Gloriously gory Jacobean tragedy at Stratford
The Royal Shakespeare Company opens the new Stratford-upon-Avon season, and celebrates the tenth anniversary of the Swan Theatre, with a vigorous and virtually uncut revival " the company's first " of John Webster's Jacobean tragedy The White Devil.
So effective was the accumulation of poisonings, stabbings, shootings, and garrottings at Thursday's matinee that a schoolgirl on the front banquette of the warm, wooden quasi-Elizabethan interior, fainted during the last act, banged her head on the front of the apron stage and revived a few minutes later only to see that the carnage was still in full flow.
While Edward Bond's rewrite of the piece 20 years ago pointed up the heartlessness in the machinations of the corrupt Italian court by draining the action of passion, Gale Edwards's production goes for the real gung-ho goriness. The stage steams with lust. Bodices are unlaced, bodkins bared and cod-pieces set a-quivering.

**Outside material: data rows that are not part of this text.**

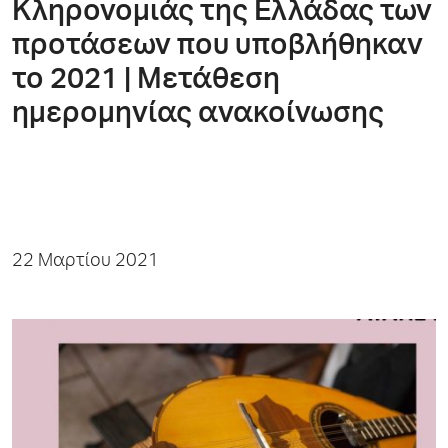
Κληρονομιάς της Ελλάδας των
προτάσεων που υποβλήθηκαν
το 2021 | Μετάθεση
ημερομηνίας ανακοίνωσης
22 Μαρτίου 2021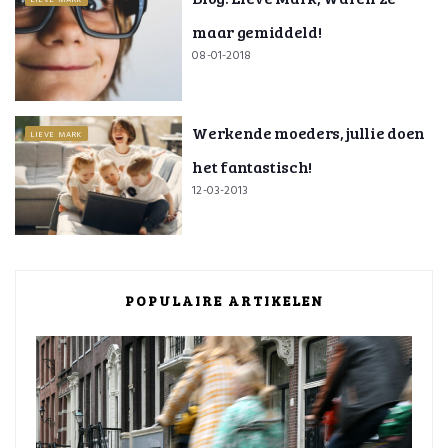
LIEVE MARK
maar gemiddeld!
08-01-2018
Werkende moeders, jullie doen
LIEVE MARK
het fantastisch!
12-03-2013
POPULAIRE ARTIKELEN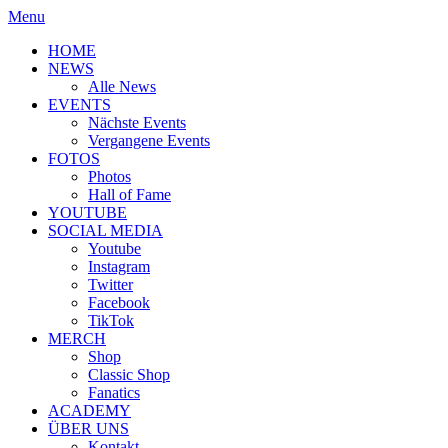
Menu
HOME
NEWS
Alle News
EVENTS
Nächste Events
Vergangene Events
FOTOS
Photos
Hall of Fame
YOUTUBE
SOCIAL MEDIA
Youtube
Instagram
Twitter
Facebook
TikTok
MERCH
Shop
Classic Shop
Fanatics
ACADEMY
ÜBER UNS
Kontakt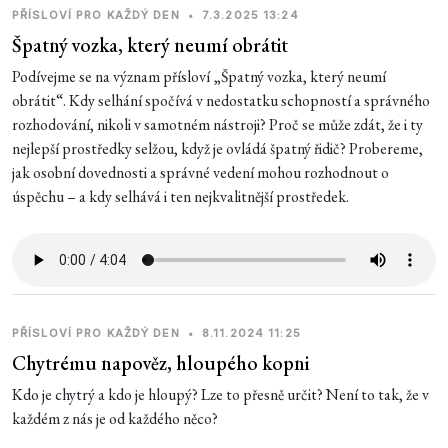
PŘÍSLOVÍ PRO KAŽDÝ DEN
•
7.3.2025 13:24
Špatný vozka, který neumí obrátit
Podívejme se na význam přísloví „Špatný vozka, který neumí
obrátit“. Kdy selhání spočívá v nedostatku schopností a správného
rozhodování, nikoli v samotném nástroji? Proč se může zdát, že i ty
nejlepší prostředky selžou, když je ovládá špatný řidič? Probereme,
jak osobní dovednosti a správné vedení mohou rozhodnout o
úspěchu – a kdy selhává i ten nejkvalitnější prostředek.
PŘÍSLOVÍ PRO KAŽDÝ DEN
•
8.11.2024 11:25
Chytrému napověz, hloupého kopni
Kdo je chytrý a kdo je hloupý? Lze to přesně určit? Není to tak, že v
každém z nás je od každého něco?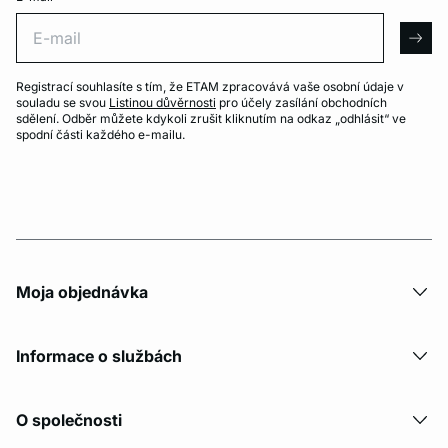
E-mail
arro
Registrací souhlasíte s tím, že ETAM zpracovává vaše osobní údaje v
souladu se svou
Listinou důvěrnosti
pro účely zasílání obchodních
sdělení. Odběr můžete kdykoli zrušit kliknutím na odkaz „odhlásit“ ve
spodní části každého e-mailu.
Moja objednávka
Informace o službách
O společnosti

The sneering, salivating Flamineo of Richard McCabe, pimping for his married sister, Vittoria Corombona, fixes her illicit liaison with Ray Fearon's swaggering Duke Brachiano; the poor fellow ends up in a poisoned helmet, sweating blood like coagulated maggots and burning nearly to death before his neck's broken.
Webster's wonderful, hermetic world of vice, metaphor and chain reaction, unimpeded by subplots, takes us to the heart of darkness and corruption. Jane Gurnett as Vittoria finds a source of wisdom and resignation in the vengeful consequences to her reasonable itch (she is married to a foolish dullard), while Flamineo is revealed as a cut-throat transformed by experience, and an impressive Philip Quast leads a perverse mission of mercy as the devoted Lodovico.
The Swan was founded to explore the repertoire, and to reassess, not reassert, masterpieces, but The White Devil is so rarely seen, and usually bowdlerised, that this production is fully vindicated.